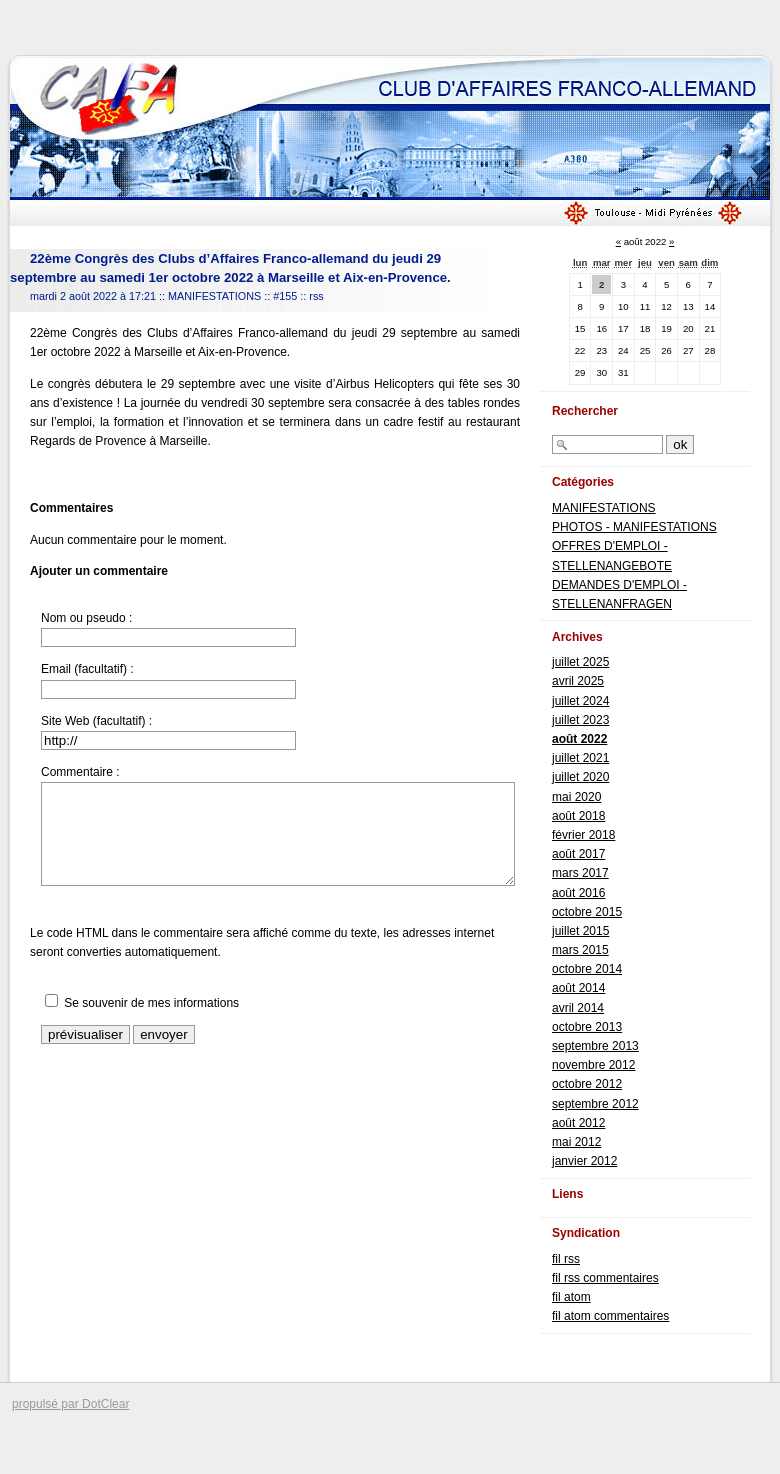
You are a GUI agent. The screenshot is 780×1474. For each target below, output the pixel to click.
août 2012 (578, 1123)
----
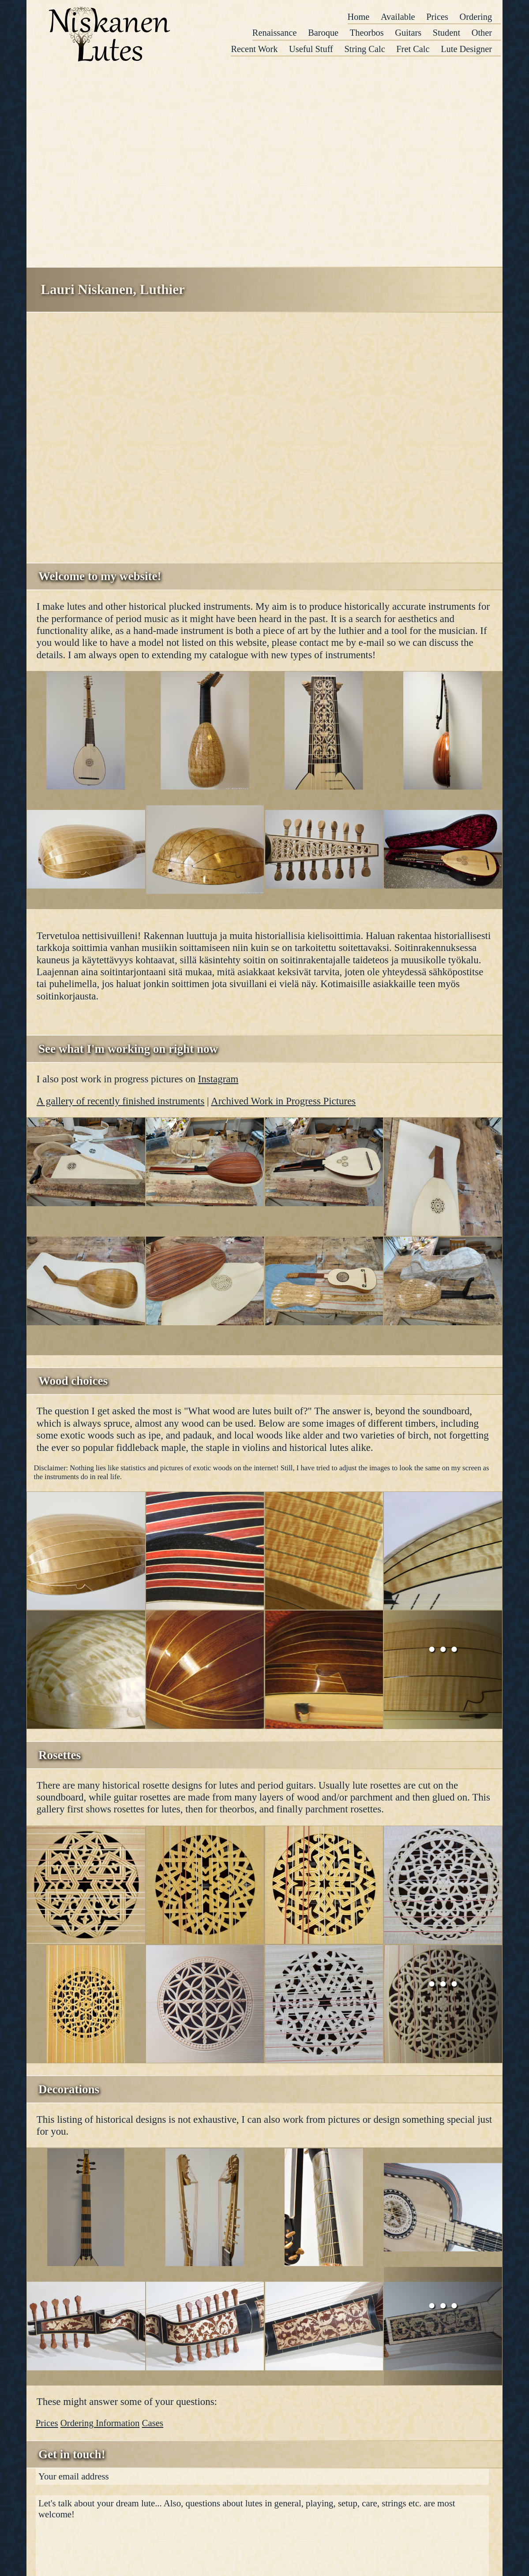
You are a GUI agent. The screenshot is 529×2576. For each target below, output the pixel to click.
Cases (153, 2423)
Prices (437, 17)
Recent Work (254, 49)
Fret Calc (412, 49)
----
▶ [Problem details]:
Once you reach the line with "You are a GUI agent. The screenshot is 780×1474." in the data above, copy it and every line after it exactly, up to and including the line with "août 2012 (578, 1123)".

▶ [Task solution]:
You are a GUI agent. The screenshot is 780×1474. For each target below, output the pixel to click.
août 2012 (578, 1123)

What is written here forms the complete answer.